All lines from the one that contains "Image resolution: width=741" to the end of the data must be retyped exactly. Pictures are not retyped.

● **EXERCISE MATERIALS**:
::::
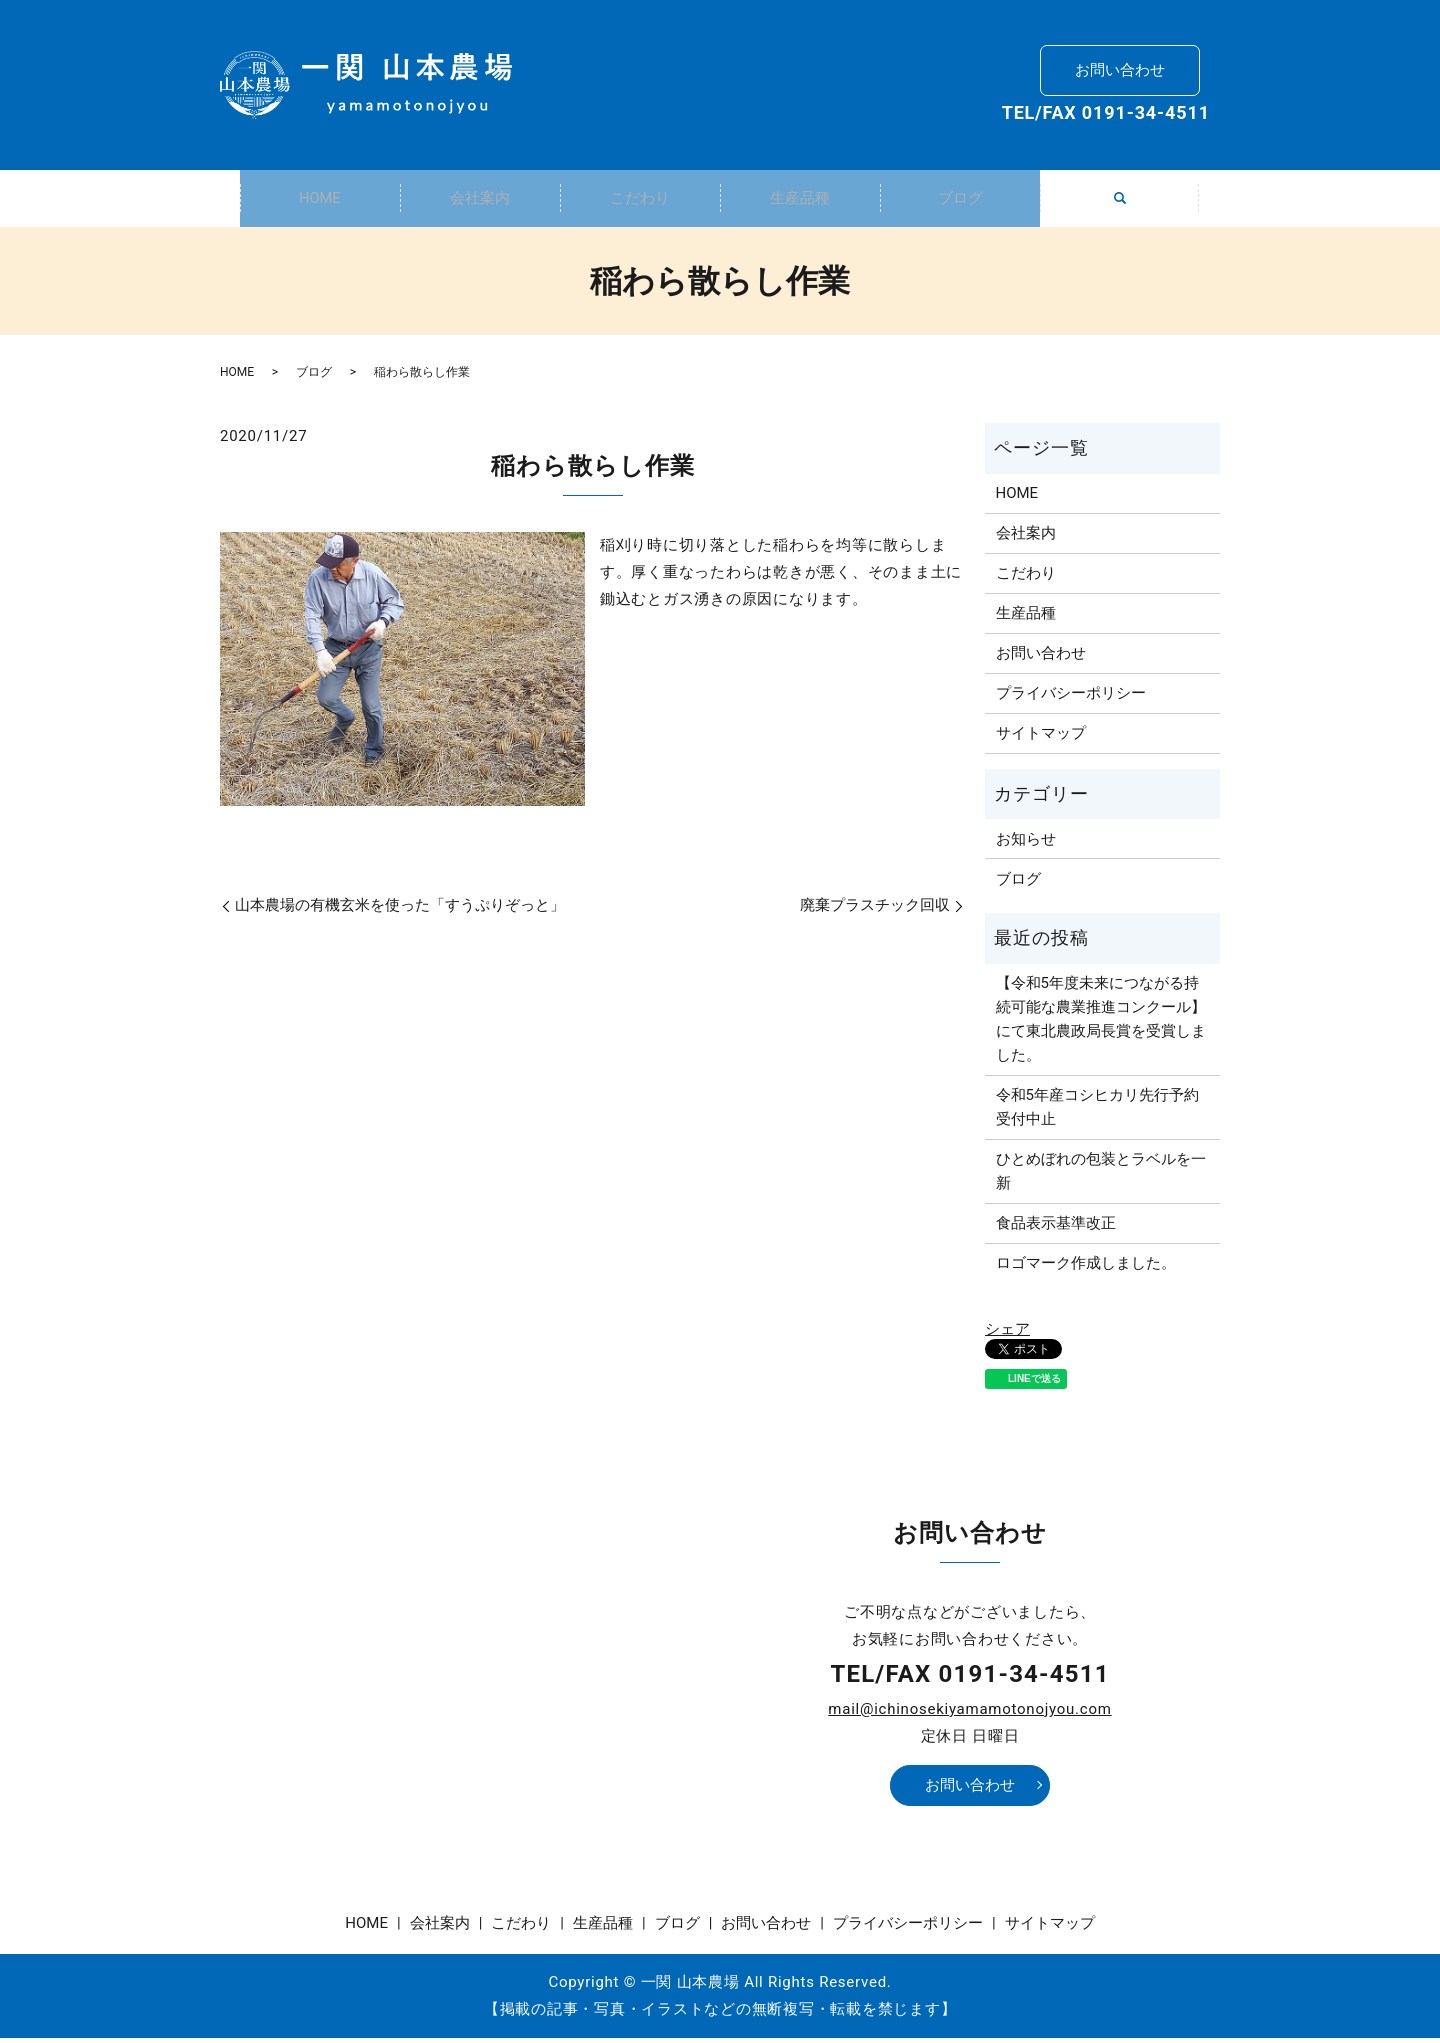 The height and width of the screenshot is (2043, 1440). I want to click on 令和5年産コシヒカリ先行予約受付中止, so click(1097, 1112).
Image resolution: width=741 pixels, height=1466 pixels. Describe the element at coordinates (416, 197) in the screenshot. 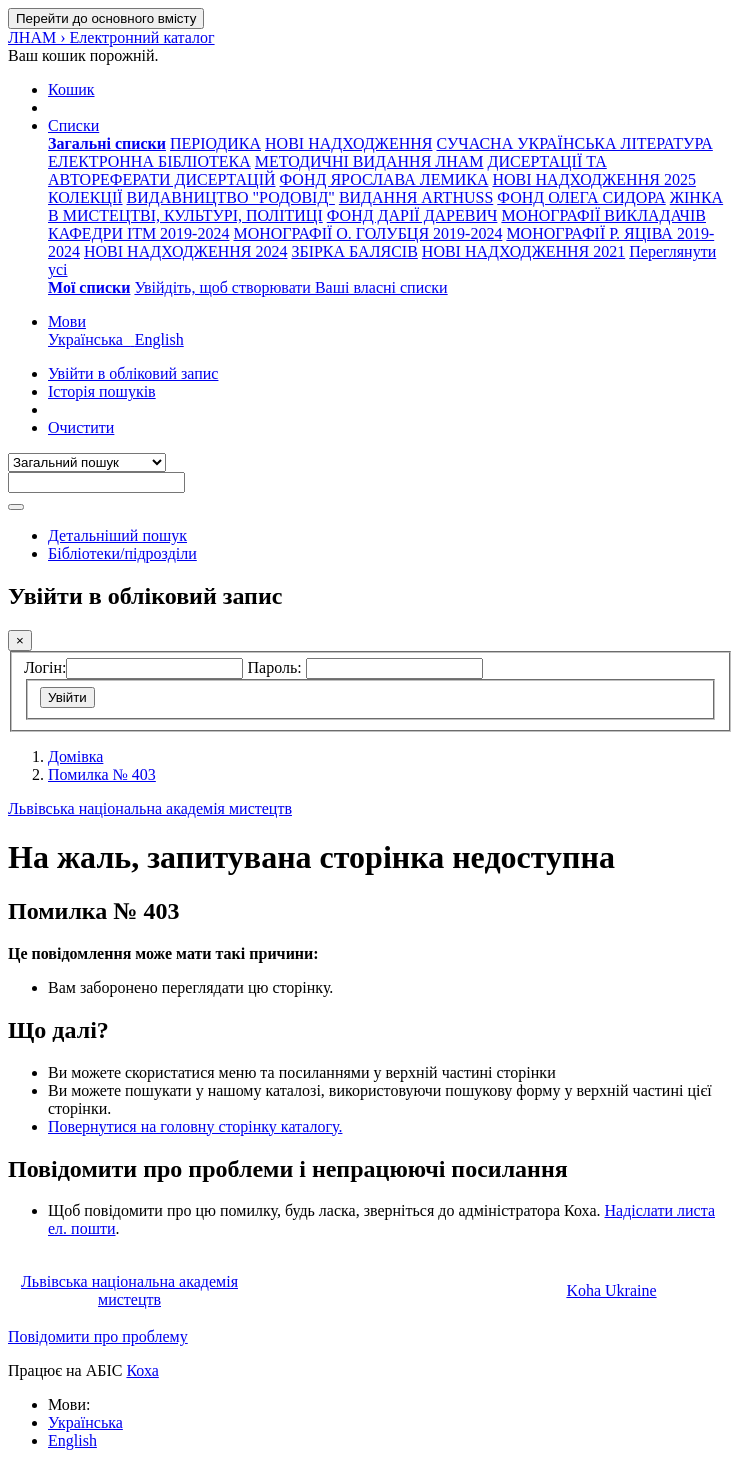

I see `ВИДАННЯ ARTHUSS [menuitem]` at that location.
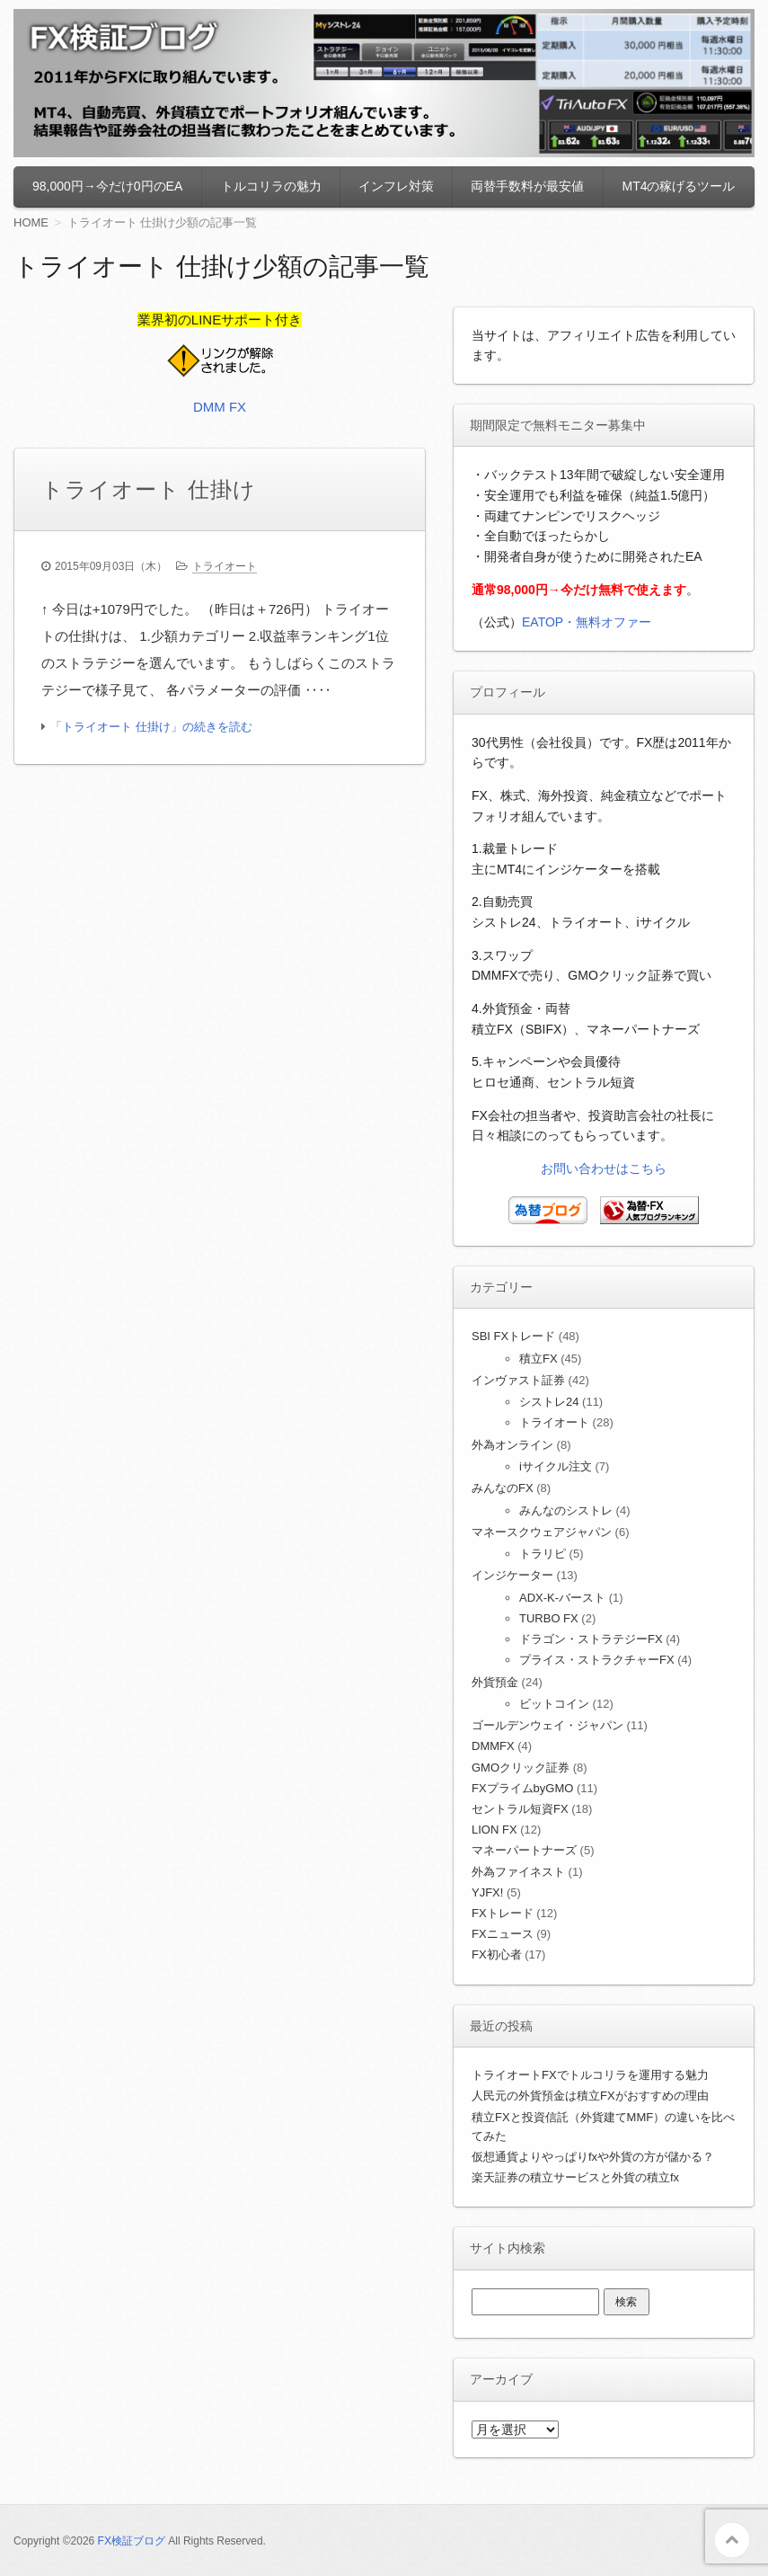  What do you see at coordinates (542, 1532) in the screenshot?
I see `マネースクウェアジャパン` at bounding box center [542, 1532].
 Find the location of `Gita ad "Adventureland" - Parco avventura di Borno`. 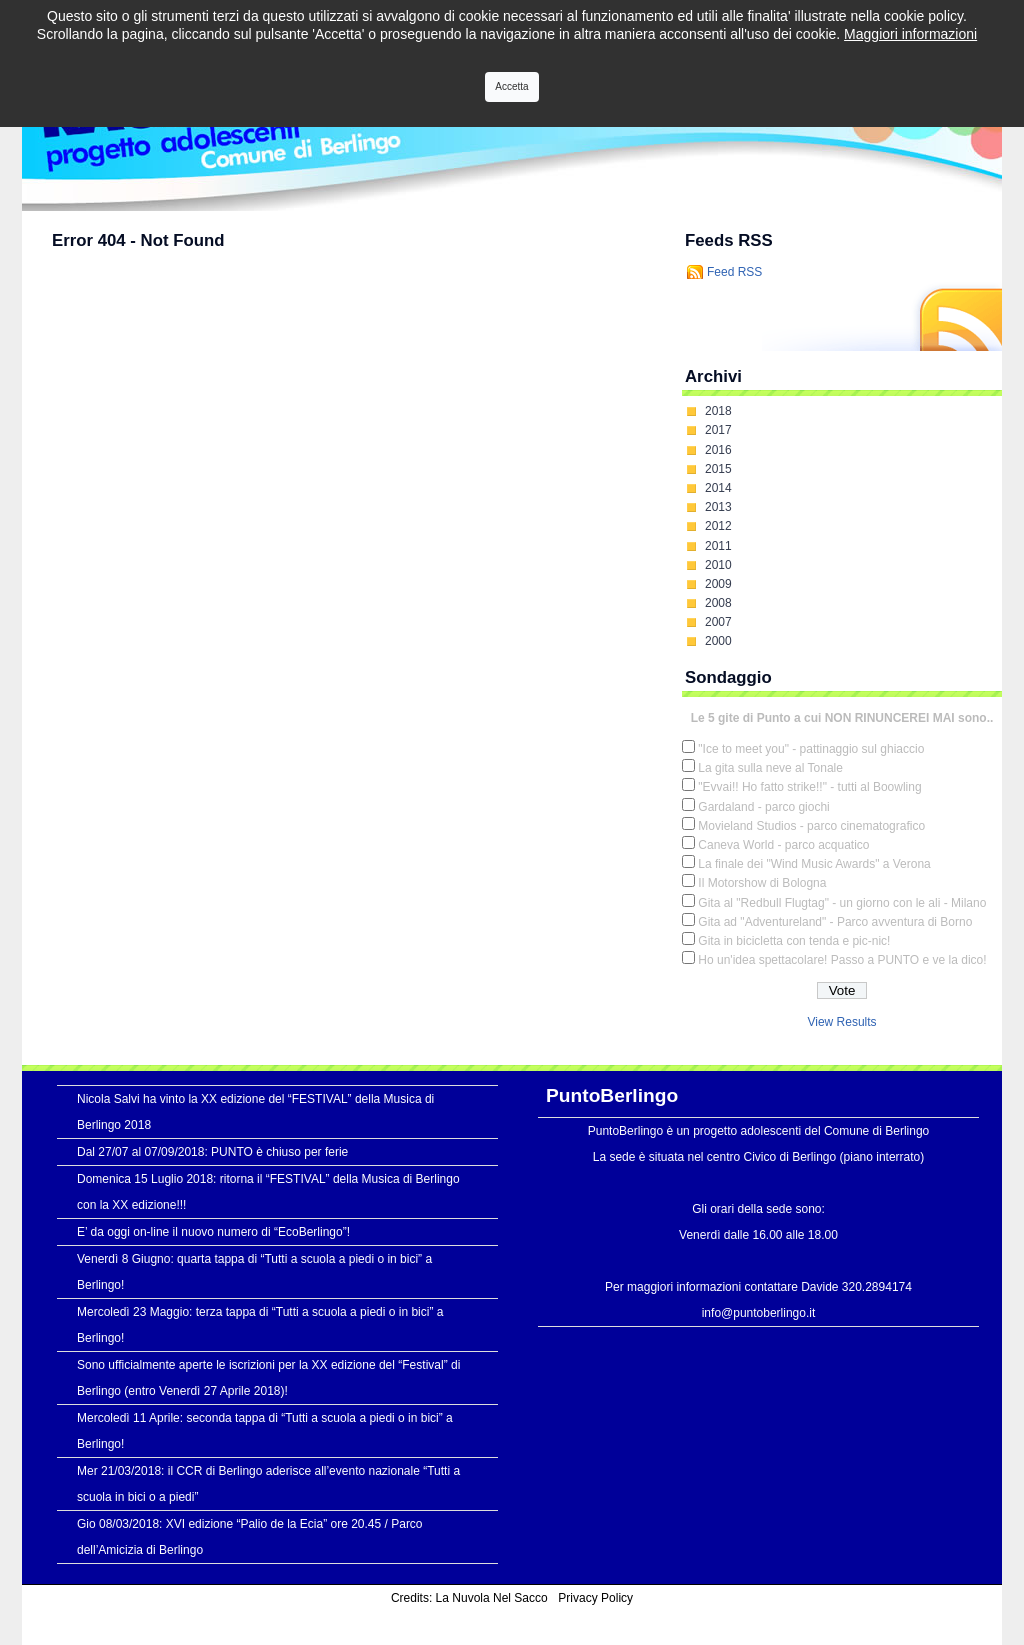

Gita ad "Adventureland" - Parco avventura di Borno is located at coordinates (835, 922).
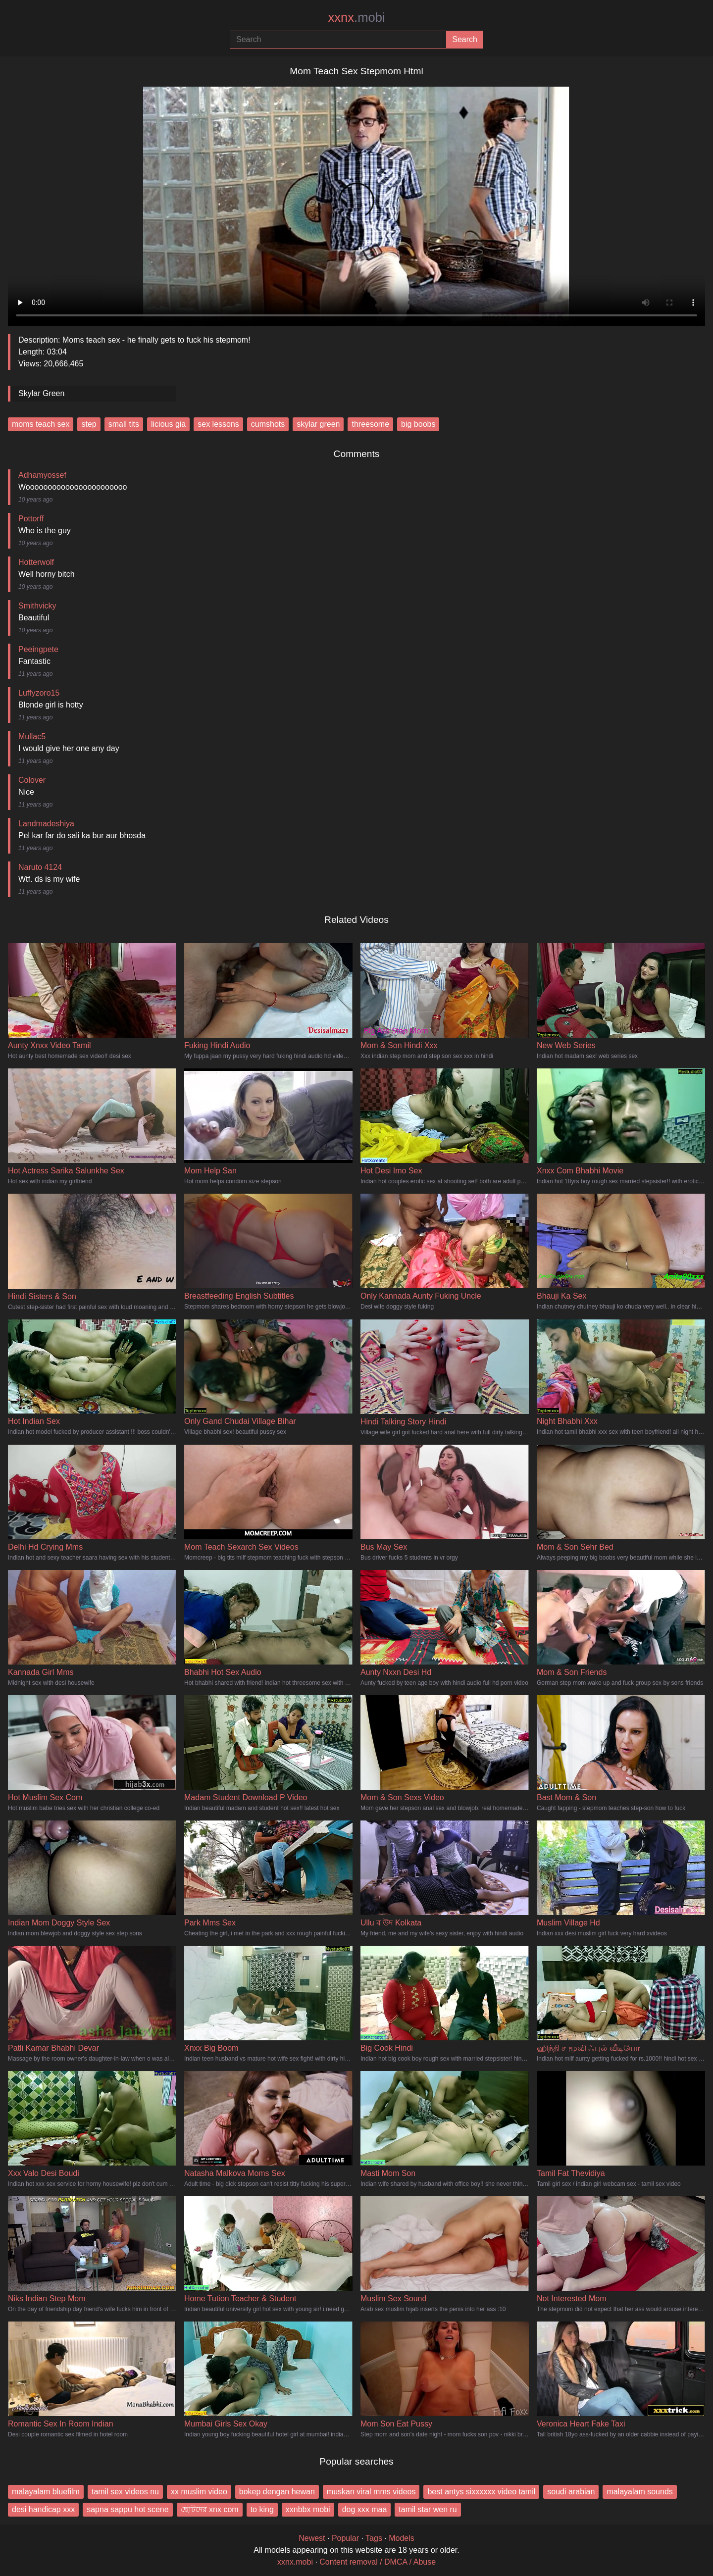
::::
● **FINISHED EXERCISE**:
Image resolution: width=741 pixels, height=1466 pixels. Describe the element at coordinates (416, 197) in the screenshot. 

I see `ВИДАННЯ ARTHUSS [menuitem]` at that location.
  What do you see at coordinates (542, 1532) in the screenshot?
I see `マネースクウェアジャパン` at bounding box center [542, 1532].
 Find the location of `Gita ad "Adventureland" - Parco avventura di Borno`. 

Gita ad "Adventureland" - Parco avventura di Borno is located at coordinates (835, 922).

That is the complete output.